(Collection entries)
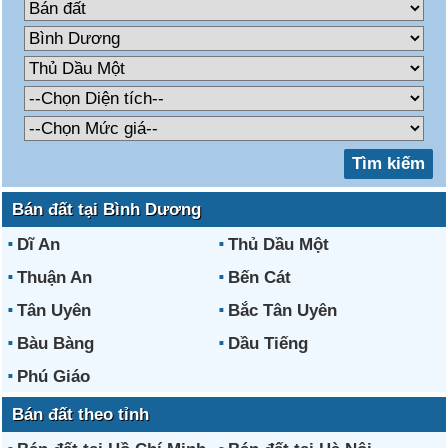
Bán đất tại Bình Dương
Dĩ An
Thủ Dầu Một
Thuận An
Bến Cát
Tân Uyên
Bắc Tân Uyên
Bàu Bàng
Dầu Tiếng
Phú Giáo
Bán đất theo tỉnh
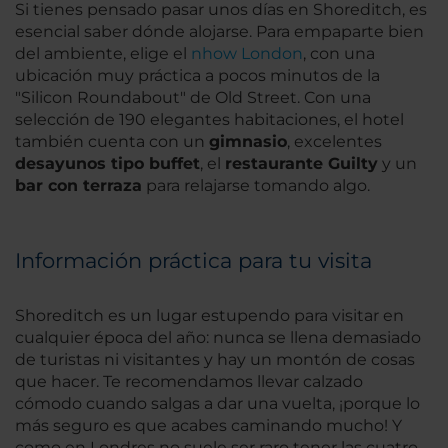
Si tienes pensado pasar unos días en Shoreditch, es
esencial saber dónde alojarse. Para empaparte bien
del ambiente, elige el
nhow London
, con una
ubicación muy práctica a pocos minutos de la
"Silicon Roundabout" de Old Street. Con una
selección de 190 elegantes habitaciones, el hotel
también cuenta con un
gimnasio
, excelentes
desayunos tipo buffet
, el
restaurante Guilty
y un
bar con terraza
para relajarse tomando algo.
Información práctica para tu visita
Shoreditch es un lugar estupendo para visitar en
cualquier época del año: nunca se llena demasiado
de turistas ni visitantes y hay un montón de cosas
que hacer. Te recomendamos llevar calzado
cómodo cuando salgas a dar una vuelta, ¡porque lo
más seguro es que acabes caminando mucho! Y
como en Londres no suele ser raro tener las cuatro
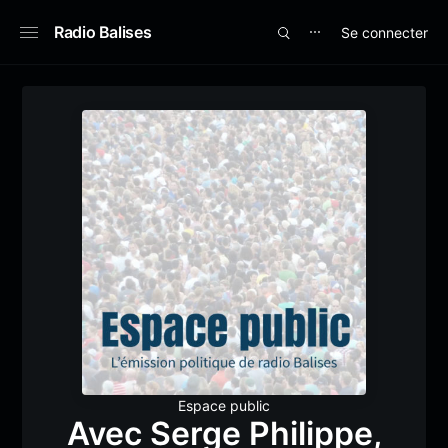
Radio Balises
Se connecter
⋯
Espace public
Avec Serge Philippe,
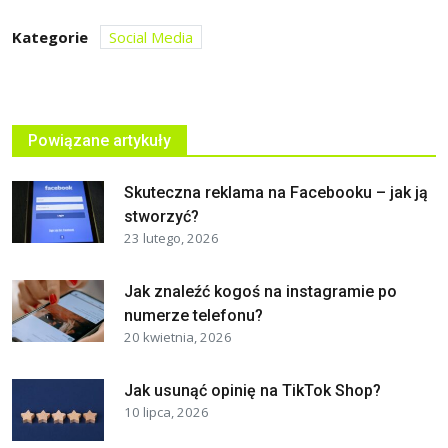
Kategorie
Social Media
Powiązane artykuły
Skuteczna reklama na Facebooku – jak ją
stworzyć?
23 lutego, 2026
Jak znaleźć kogoś na instagramie po
numerze telefonu?
20 kwietnia, 2026
Jak usunąć opinię na TikTok Shop?
10 lipca, 2026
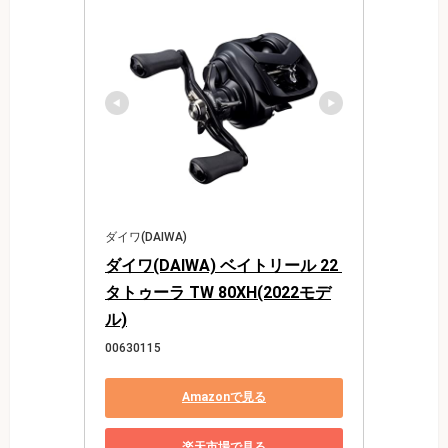
ダイワ(DAIWA)
ダイワ(DAIWA) ベイトリール 22 
タトゥーラ TW 80XH(2022モデ
ル)
00630115
Amazonで見る
楽天市場で見る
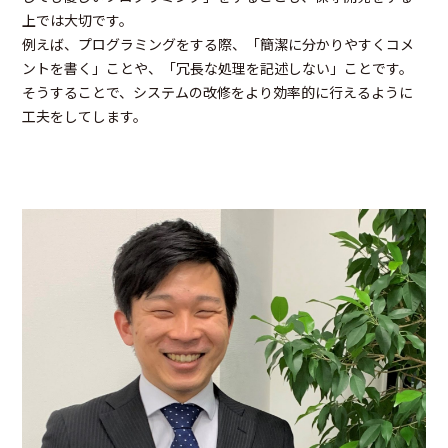
上では大切です。
例えば、プログラミングをする際、「簡潔に分かりやすくコメ
ントを書く」ことや、「冗長な処理を記述しない」ことです。
そうすることで、システムの改修をより効率的に行えるように
工夫をしてします。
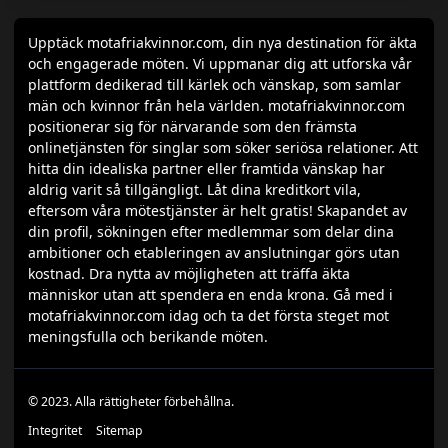
Upptäck motafriakvinnor.com, din nya destination för äkta
och engagerade möten. Vi uppmanar dig att utforska vår
plattform dedikerad till kärlek och vänskap, som samlar
män och kvinnor från hela världen. motafriakvinnor.com
positionerar sig för närvarande som den främsta
onlinetjänsten för singlar som söker seriösa relationer. Att
hitta din idealiska partner eller framtida vänskap har
aldrig varit så tillgängligt. Låt dina kreditkort vila,
eftersom våra mötestjänster är helt gratis! Skapandet av
din profil, sökningen efter medlemmar som delar dina
ambitioner och etableringen av anslutningar görs utan
kostnad. Dra nytta av möjligheten att träffa äkta
människor utan att spendera en enda krona. Gå med i
motafriakvinnor.com idag och ta det första steget mot
meningsfulla och berikande möten.
© 2023. Alla rättigheter förbehållna.
Integritet
Sitemap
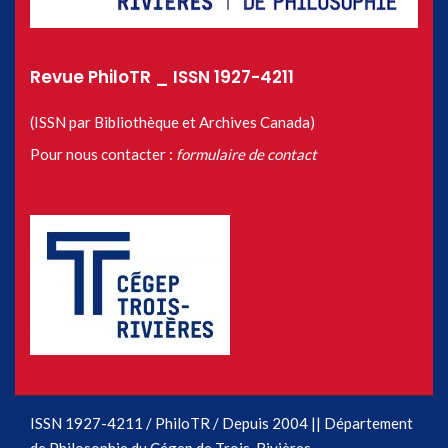
Revue PhiloTR _ ISSN 1927-4211
(ISSN par Bibliothèque et Archives Canada)
Pour nous contacter :
formulaire de contact
ISSN 1927-4211 / PhiloTR / Depuis 2004 || Département
de Philosophie du Cégep de Trois-Rivières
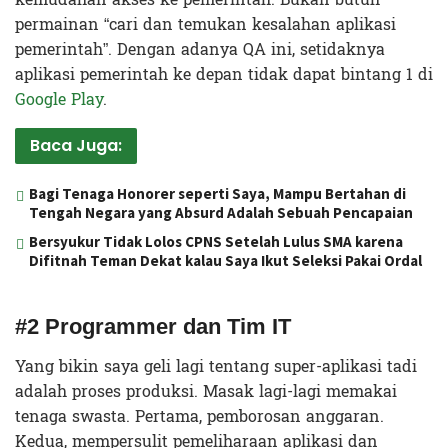
permainan “cari dan temukan kesalahan aplikasi
pemerintah”. Dengan adanya QA ini, setidaknya
aplikasi pemerintah ke depan tidak dapat bintang 1 di
Google Play
.
Baca Juga:
Bagi Tenaga Honorer seperti Saya, Mampu Bertahan di
Tengah Negara yang Absurd Adalah Sebuah Pencapaian
Bersyukur Tidak Lolos CPNS Setelah Lulus SMA karena
Difitnah Teman Dekat kalau Saya Ikut Seleksi Pakai Ordal
#2 Programmer dan Tim IT
Yang bikin saya geli lagi tentang super-aplikasi tadi
adalah proses produksi. Masak lagi-lagi memakai
tenaga swasta. Pertama, pemborosan anggaran.
Kedua, mempersulit pemeliharaan aplikasi dan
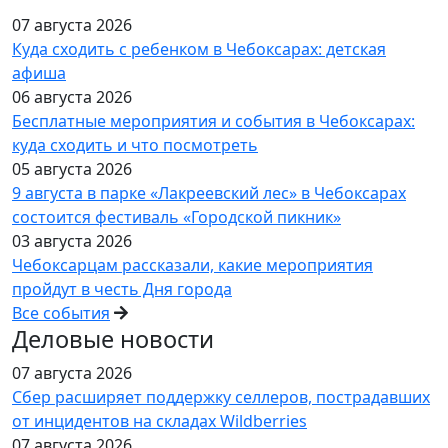
07 августа 2026
Куда сходить с ребенком в Чебоксарах: детская
афиша
06 августа 2026
Бесплатные мероприятия и события в Чебоксарах:
куда сходить и что посмотреть
05 августа 2026
9 августа в парке «Лакреевский лес» в Чебоксарах
состоится фестиваль «Городской пикник»
03 августа 2026
Чебоксарцам рассказали, какие мероприятия
пройдут в честь Дня города
Все события
Деловые новости
07 августа 2026
Сбер расширяет поддержку селлеров, пострадавших
от инцидентов на складах Wildberries
07 августа 2026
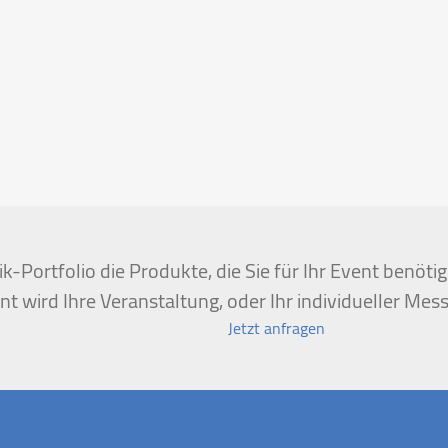
k-Portfolio die Produkte, die Sie für Ihr Event benöt
t wird Ihre Veranstaltung, oder Ihr individueller Mess
Jetzt anfragen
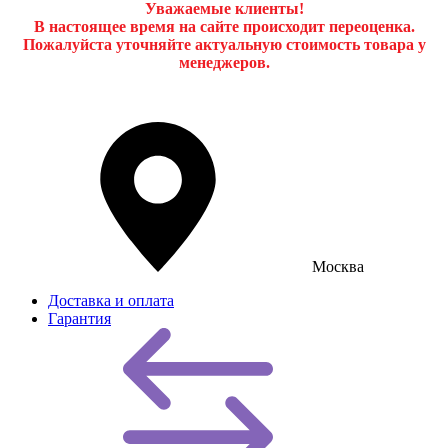
Уважаемые клиенты!
В настоящее время на сайте происходит переоценка.
Пожалуйста уточняйте актуальную стоимость товара у
менеджеров.
Москва
Доставка и оплата
Гарантия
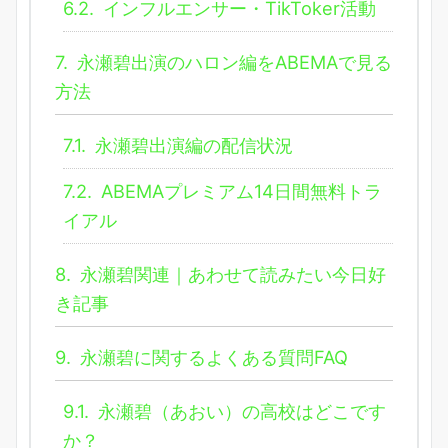
6.2.
インフルエンサー・TikToker活動
7.
永瀬碧出演のハロン編をABEMAで見る
方法
7.1.
永瀬碧出演編の配信状況
7.2.
ABEMAプレミアム14日間無料トラ
イアル
8.
永瀬碧関連｜あわせて読みたい今日好
き記事
9.
永瀬碧に関するよくある質問FAQ
9.1.
永瀬碧（あおい）の高校はどこです
か？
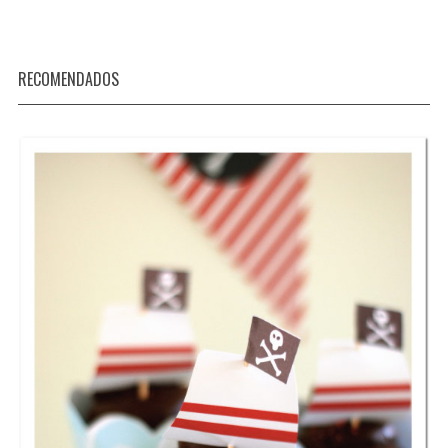
RECOMENDADOS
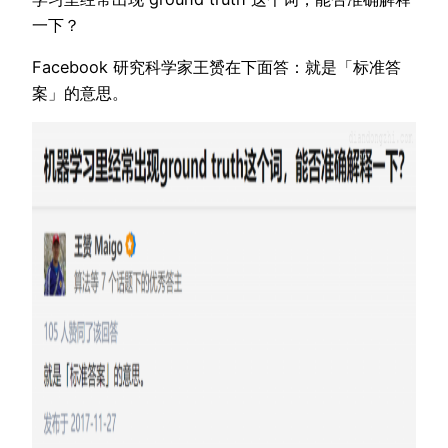
一下？
Facebook 研究科学家王赟在下面答：就是「标准答
案」的意思。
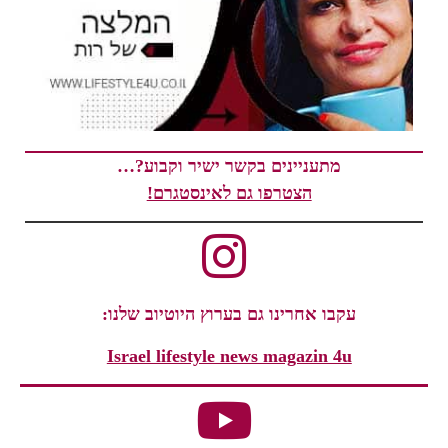
מתעניינים בקשר ישיר וקבוע?…
הצטרפו גם לאינסטגרם!
עקבו אחרינו גם בערוץ היוטיוב שלנו:
Israel lifestyle news magazin 4u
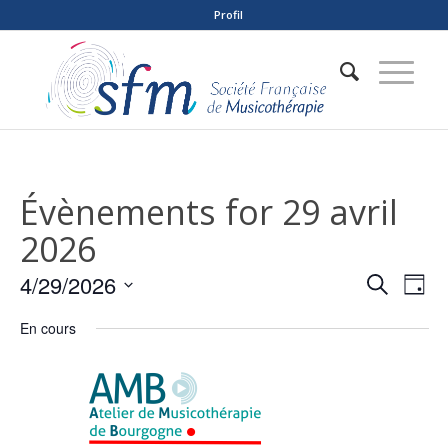
Profil
Évènements for 29 avril
2026
Reche
Nav
4/29/2026
Recherche
Jour
de
et
Sélectionnez
vue
En cours
naviga
une
Év
date.
de
vues
Évène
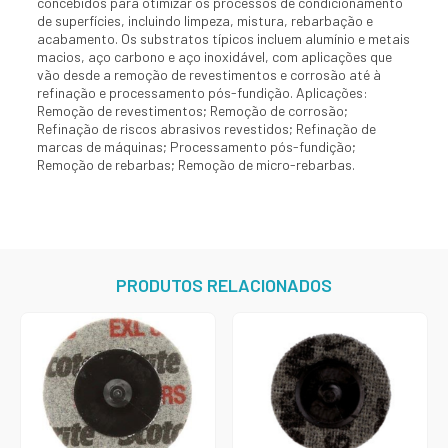
concebidos para otimizar os processos de condicionamento
de superfícies, incluindo limpeza, mistura, rebarbação e
acabamento. Os substratos típicos incluem alumínio e metais
macios, aço carbono e aço inoxidável, com aplicações que
vão desde a remoção de revestimentos e corrosão até à
refinação e processamento pós-fundição. Aplicações:
Remoção de revestimentos; Remoção de corrosão;
Refinação de riscos abrasivos revestidos; Refinação de
marcas de máquinas; Processamento pós-fundição;
Remoção de rebarbas; Remoção de micro-rebarbas.
PRODUTOS RELACIONADOS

**Work order**
Could you set down the data exactly as given, minus its pictures?

**Your response**
Bán đất tại Bình Dương
Dĩ An
Thủ Dầu Một
Thuận An
Bến Cát
Tân Uyên
Bắc Tân Uyên
Bàu Bàng
Dầu Tiếng
Phú Giáo
Bán đất theo tỉnh
Si tienes pensado pasar unos días en Shoreditch, es
esencial saber dónde alojarse. Para empaparte bien
del ambiente, elige el
nhow London
, con una
ubicación muy práctica a pocos minutos de la
"Silicon Roundabout" de Old Street. Con una
selección de 190 elegantes habitaciones, el hotel
también cuenta con un
gimnasio
, excelentes
desayunos tipo buffet
, el
restaurante Guilty
y un
bar con terraza
para relajarse tomando algo.
Información práctica para tu visita
Shoreditch es un lugar estupendo para visitar en
cualquier época del año: nunca se llena demasiado
de turistas ni visitantes y hay un montón de cosas
que hacer. Te recomendamos llevar calzado
cómodo cuando salgas a dar una vuelta, ¡porque lo
más seguro es que acabes caminando mucho! Y
como en Londres no suele ser raro tener las cuatro
Radio Balises
Se connecter
⋯
Espace public
Avec Serge Philippe,
Kategorie
Social Media
Powiązane artykuły
Skuteczna reklama na Facebooku – jak ją
stworzyć?
23 lutego, 2026
Jak znaleźć kogoś na instagramie po
numerze telefonu?
20 kwietnia, 2026
Jak usunąć opinię na TikTok Shop?
10 lipca, 2026
ダイワ(DAIWA)
ダイワ(DAIWA) ベイトリール 22 
タトゥーラ TW 80XH(2022モデ
ル)
00630115
Amazonで見る
楽天市場で見る
上では大切です。
例えば、プログラミングをする際、「簡潔に分かりやすくコメ
ントを書く」ことや、「冗長な処理を記述しない」ことです。
そうすることで、システムの改修をより効率的に行えるように
工夫をしてします。
Upptäck motafriakvinnor.com, din nya destination för äkta
och engagerade möten. Vi uppmanar dig att utforska vår
plattform dedikerad till kärlek och vänskap, som samlar
män och kvinnor från hela världen. motafriakvinnor.com
positionerar sig för närvarande som den främsta
onlinetjänsten för singlar som söker seriösa relationer. Att
hitta din idealiska partner eller framtida vänskap har
aldrig varit så tillgängligt. Låt dina kreditkort vila,
eftersom våra mötestjänster är helt gratis! Skapandet av
din profil, sökningen efter medlemmar som delar dina
ambitioner och etableringen av anslutningar görs utan
kostnad. Dra nytta av möjligheten att träffa äkta
människor utan att spendera en enda krona. Gå med i
motafriakvinnor.com idag och ta det första steget mot
meningsfulla och berikande möten.
© 2023. Alla rättigheter förbehållna.
Integritet
Sitemap
Revue PhiloTR _ ISSN 1927-4211
(ISSN par Bibliothèque et Archives Canada)
Pour nous contacter :
formulaire de contact
ISSN 1927-4211 / PhiloTR / Depuis 2004 || Département
de Philosophie du Cégep de Trois-Rivières
permainan “cari dan temukan kesalahan aplikasi
pemerintah”. Dengan adanya QA ini, setidaknya
aplikasi pemerintah ke depan tidak dapat bintang 1 di
Google Play
.
Baca Juga:
Bagi Tenaga Honorer seperti Saya, Mampu Bertahan di
Tengah Negara yang Absurd Adalah Sebuah Pencapaian
Bersyukur Tidak Lolos CPNS Setelah Lulus SMA karena
Difitnah Teman Dekat kalau Saya Ikut Seleksi Pakai Ordal
#2 Programmer dan Tim IT
Yang bikin saya geli lagi tentang super-aplikasi tadi
adalah proses produksi. Masak lagi-lagi memakai
tenaga swasta. Pertama, pemborosan anggaran.
Kedua, mempersulit pemeliharaan aplikasi dan
07 августа 2026
Куда сходить с ребенком в Чебоксарах: детская
афиша
06 августа 2026
Бесплатные мероприятия и события в Чебоксарах:
куда сходить и что посмотреть
05 августа 2026
9 августа в парке «Лакреевский лес» в Чебоксарах
состоится фестиваль «Городской пикник»
03 августа 2026
Чебоксарцам рассказали, какие мероприятия
пройдут в честь Дня города
Все события
Деловые новости
07 августа 2026
Сбер расширяет поддержку селлеров, пострадавших
от инцидентов на складах Wildberries
07 августа 2026
k-Portfolio die Produkte, die Sie für Ihr Event benöt
t wird Ihre Veranstaltung, oder Ihr individueller Mess
Jetzt anfragen
Уважаемые клиенты!
В настоящее время на сайте происходит переоценка.
Пожалуйста уточняйте актуальную стоимость товара у
менеджеров.
Москва
Доставка и оплата
Гарантия
6.2.
インフルエンサー・TikToker活動
7.
永瀬碧出演のハロン編をABEMAで見る
方法
7.1.
永瀬碧出演編の配信状況
7.2.
ABEMAプレミアム14日間無料トラ
イアル
8.
永瀬碧関連｜あわせて読みたい今日好
き記事
9.
永瀬碧に関するよくある質問FAQ
9.1.
永瀬碧（あおい）の高校はどこです
か？
RECOMENDADOS
一下？
Facebook 研究科学家王赟在下面答：就是「标准答
案」的意思。
מתעניינים בקשר ישיר וקבוע?…
הצטרפו גם לאינסטגרם!
עקבו אחרינו גם בערוץ היוטיוב שלנו:
Israel lifestyle news magazin 4u
Profil
Évènements for 29 avril
2026
Reche
Nav
4/29/2026
Recherche
Jour
de
et
Sélectionnez
vue
En cours
naviga
une
Év
date.
de
vues
Évène
concebidos para otimizar os processos de condicionamento
de superfícies, incluindo limpeza, mistura, rebarbação e
acabamento. Os substratos típicos incluem alumínio e metais
macios, aço carbono e aço inoxidável, com aplicações que
vão desde a remoção de revestimentos e corrosão até à
refinação e processamento pós-fundição. Aplicações:
Remoção de revestimentos; Remoção de corrosão;
Refinação de riscos abrasivos revestidos; Refinação de
marcas de máquinas; Processamento pós-fundição;
Remoção de rebarbas; Remoção de micro-rebarbas.
PRODUTOS RELACIONADOS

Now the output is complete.